→ Task details: Below are the data; count the lines with the string "现在对TCP" in them and give that number only.

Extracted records

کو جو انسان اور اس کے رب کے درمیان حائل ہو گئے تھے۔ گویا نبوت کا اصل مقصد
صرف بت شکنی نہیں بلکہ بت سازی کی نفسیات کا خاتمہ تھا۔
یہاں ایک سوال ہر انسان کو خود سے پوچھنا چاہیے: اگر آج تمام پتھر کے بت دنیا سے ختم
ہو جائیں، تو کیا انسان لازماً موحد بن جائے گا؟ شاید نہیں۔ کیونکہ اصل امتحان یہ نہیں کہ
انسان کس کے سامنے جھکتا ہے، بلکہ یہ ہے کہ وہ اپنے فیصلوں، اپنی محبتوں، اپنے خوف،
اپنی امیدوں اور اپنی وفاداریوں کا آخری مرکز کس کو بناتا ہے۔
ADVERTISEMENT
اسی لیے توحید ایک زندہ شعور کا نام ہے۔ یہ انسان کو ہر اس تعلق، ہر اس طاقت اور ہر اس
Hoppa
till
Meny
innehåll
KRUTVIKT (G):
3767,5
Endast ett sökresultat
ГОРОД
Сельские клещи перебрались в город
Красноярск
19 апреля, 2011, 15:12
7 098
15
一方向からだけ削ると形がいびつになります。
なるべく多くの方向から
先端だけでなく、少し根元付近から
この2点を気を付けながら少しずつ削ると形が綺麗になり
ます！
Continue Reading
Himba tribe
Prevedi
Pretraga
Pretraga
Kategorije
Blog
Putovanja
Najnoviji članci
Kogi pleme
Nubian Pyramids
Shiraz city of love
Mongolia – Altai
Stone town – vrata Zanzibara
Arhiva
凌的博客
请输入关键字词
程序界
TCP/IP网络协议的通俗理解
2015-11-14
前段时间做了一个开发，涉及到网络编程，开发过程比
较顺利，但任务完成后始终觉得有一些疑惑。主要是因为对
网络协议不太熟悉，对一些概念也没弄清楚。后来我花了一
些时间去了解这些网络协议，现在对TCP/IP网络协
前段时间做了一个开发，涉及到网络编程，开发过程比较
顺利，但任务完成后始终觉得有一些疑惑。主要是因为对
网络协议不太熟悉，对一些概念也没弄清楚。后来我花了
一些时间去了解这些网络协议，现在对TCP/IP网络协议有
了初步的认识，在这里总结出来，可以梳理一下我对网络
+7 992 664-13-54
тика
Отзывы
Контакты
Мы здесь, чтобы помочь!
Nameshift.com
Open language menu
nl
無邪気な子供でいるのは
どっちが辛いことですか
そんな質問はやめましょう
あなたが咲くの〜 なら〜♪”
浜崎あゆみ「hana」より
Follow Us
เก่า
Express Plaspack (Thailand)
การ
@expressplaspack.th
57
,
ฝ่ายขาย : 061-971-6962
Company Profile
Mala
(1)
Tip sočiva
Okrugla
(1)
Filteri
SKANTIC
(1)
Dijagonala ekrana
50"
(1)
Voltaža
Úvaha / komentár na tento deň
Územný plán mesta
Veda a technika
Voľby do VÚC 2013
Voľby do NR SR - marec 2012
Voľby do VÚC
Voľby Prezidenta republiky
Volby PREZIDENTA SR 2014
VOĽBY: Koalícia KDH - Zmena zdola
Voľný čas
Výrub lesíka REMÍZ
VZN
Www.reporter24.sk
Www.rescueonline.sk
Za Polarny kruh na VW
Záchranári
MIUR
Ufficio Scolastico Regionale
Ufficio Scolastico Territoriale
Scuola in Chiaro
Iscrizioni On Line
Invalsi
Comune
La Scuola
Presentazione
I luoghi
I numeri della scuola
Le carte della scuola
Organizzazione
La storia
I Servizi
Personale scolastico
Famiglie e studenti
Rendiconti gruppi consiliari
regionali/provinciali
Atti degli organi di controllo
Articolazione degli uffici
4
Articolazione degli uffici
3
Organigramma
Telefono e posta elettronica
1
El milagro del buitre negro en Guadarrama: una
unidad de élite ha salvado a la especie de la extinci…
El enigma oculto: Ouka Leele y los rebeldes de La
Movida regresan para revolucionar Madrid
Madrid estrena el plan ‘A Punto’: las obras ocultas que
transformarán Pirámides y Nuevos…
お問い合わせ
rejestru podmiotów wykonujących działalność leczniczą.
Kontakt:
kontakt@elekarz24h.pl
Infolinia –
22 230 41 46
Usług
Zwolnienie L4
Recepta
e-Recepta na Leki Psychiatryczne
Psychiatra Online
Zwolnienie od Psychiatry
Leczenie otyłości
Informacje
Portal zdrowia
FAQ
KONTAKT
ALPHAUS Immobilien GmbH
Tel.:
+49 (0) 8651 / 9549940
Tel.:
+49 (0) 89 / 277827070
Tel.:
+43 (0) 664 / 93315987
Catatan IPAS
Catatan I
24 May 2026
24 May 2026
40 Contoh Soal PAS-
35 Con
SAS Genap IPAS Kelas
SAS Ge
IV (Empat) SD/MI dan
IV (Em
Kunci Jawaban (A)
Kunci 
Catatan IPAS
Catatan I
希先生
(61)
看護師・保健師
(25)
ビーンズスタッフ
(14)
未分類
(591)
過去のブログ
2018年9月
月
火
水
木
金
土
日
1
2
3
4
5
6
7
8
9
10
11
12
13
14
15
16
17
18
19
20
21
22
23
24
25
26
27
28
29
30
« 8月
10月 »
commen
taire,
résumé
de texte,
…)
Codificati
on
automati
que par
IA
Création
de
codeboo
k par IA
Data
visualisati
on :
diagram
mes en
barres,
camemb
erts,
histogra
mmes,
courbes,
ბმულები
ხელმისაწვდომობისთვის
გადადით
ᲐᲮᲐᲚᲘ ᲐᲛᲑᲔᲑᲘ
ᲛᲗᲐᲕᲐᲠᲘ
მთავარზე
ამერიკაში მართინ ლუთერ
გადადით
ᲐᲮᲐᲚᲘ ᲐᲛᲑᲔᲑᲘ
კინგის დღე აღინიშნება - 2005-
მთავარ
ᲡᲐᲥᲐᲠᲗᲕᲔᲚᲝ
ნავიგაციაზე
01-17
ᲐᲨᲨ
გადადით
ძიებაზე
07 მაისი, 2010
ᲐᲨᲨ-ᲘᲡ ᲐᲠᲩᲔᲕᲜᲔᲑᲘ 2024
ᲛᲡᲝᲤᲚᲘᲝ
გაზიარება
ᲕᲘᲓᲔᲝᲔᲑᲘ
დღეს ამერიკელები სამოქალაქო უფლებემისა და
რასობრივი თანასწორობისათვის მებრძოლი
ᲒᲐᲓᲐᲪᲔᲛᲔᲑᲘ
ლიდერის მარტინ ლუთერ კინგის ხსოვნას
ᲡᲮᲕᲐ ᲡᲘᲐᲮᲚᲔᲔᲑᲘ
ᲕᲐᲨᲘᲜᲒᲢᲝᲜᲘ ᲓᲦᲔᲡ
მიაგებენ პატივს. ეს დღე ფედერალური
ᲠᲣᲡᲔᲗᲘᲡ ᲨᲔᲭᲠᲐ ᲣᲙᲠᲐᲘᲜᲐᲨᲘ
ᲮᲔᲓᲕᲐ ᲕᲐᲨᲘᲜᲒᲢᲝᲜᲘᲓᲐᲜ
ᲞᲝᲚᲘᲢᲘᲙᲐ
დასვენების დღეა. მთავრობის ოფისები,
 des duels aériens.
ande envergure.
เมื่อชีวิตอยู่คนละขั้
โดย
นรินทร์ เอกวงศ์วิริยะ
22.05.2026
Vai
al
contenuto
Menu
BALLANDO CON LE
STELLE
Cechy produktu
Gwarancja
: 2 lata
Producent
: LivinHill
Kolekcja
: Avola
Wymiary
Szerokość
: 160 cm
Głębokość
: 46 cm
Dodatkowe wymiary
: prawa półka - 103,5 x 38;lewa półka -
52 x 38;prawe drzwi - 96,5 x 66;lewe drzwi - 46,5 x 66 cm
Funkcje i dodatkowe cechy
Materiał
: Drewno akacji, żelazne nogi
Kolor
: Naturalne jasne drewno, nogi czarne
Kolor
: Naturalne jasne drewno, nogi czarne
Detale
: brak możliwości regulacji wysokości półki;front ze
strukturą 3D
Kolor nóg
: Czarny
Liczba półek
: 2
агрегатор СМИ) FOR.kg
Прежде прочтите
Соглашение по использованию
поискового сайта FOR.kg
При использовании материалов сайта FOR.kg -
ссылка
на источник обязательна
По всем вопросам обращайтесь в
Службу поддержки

→ Solution below: 2